Have I managed to spend my way to accuracy? I'll let you know after the weekend.

More soon
Your pal
SBW

Arrows And Broadheads Pt One

The 10m Range which offers limited opportunity beyond sighting in the first pin

So dear reader, or hopefully still 'readers' plural, its been all go since I last posted with, er some stuff achieved, a few observations, a bit of mudlarking in Spain and some plans to maybe make it a bit further east on the next trip.

Meanwhile back in the woods; meaningful groups are starting to develop at 25 meters. I shoot the Easton Aftermaths with the yellow and orange vanes, The Northern Monkey is still handicapping himself with his Alloy arrows - where accuracy and durability are sacrificed on the alter of cheapness.

I wish to state for the record that The Northern Monkey has several advantages in this game. He's a lot taller and stronger than me, that draw length gives arrow speed and therefore a flatter trajectory, he also practices more than me. When he shoots straight arrows his groups are generally smaller than mine, but thanks to his ally-handicap....

While Bare-Bow is all 'art' with getting to know each arrow part of the 'fun', Compound shooting is more 'science' - once your rig is properly set up the first 10 meters are almost a gimme, sometime the repeatability of it all gets a little tedious. Un-like gloating.


Essential kit for woodland archery 101 - the metal detector

Carbon Versus Aluminium/'Aloominum'

Price - Woodland archery is often about searching for arrows, every miss is potentially eight and a half Euro you'll never see again. Focuses the mind.

Straightness - Before or after the first time the arrow strikes something hard? Alloy arrows make a wonderful noise as they bounce off a tree, morphing into scrap metal as they fly through the air.

Durability - Of my 12 Aftermath's I've smashed one, and lost two.
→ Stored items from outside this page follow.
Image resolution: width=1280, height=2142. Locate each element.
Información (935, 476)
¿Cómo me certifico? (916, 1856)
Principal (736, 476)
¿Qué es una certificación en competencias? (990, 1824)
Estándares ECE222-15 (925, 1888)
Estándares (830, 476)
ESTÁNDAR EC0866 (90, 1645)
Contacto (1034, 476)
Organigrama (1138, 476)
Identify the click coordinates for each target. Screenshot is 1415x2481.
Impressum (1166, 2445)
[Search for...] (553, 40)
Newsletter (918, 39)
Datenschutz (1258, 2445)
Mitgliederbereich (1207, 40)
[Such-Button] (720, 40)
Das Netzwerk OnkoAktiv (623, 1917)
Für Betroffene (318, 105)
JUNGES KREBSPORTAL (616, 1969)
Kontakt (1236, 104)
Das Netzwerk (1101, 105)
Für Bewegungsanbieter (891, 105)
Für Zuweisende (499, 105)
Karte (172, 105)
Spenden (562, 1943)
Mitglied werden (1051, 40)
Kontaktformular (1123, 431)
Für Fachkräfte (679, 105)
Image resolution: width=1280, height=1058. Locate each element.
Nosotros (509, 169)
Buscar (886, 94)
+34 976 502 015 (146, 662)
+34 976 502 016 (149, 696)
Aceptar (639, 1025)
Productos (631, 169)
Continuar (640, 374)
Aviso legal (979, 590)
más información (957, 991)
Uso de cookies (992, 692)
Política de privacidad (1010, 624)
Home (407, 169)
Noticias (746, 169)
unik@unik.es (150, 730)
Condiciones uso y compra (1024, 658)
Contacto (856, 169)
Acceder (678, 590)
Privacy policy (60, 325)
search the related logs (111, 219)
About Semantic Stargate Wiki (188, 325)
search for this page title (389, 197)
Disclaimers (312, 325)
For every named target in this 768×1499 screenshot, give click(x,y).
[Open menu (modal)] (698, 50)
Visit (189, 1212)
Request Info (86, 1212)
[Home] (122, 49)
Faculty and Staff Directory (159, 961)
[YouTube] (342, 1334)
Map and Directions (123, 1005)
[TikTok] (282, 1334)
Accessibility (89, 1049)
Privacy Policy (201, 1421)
TNM has eighteen arrows in varying degrees of bent-ness.

Findability -  I am yet to find some of mine, he is yet to find a straight arrow in his collection.

While we're on the subject of durability the lovely people at Schmeisser Archery have sent me a couple of broadheads for testing.  First impressions are they are very well balanced - at 10m there was no desirable difference in point of impact from my field points , and they're a lot easier to dig out of a tree stump than the three bladed designs. As to their claim to durability?  We'll have to see in subsequent testing, they do seem tough as old boots.



Hoping to get down there again this weekend - new toy has been ordered, if the postie does his bit we'll find out if you can really spend your way to accuracy?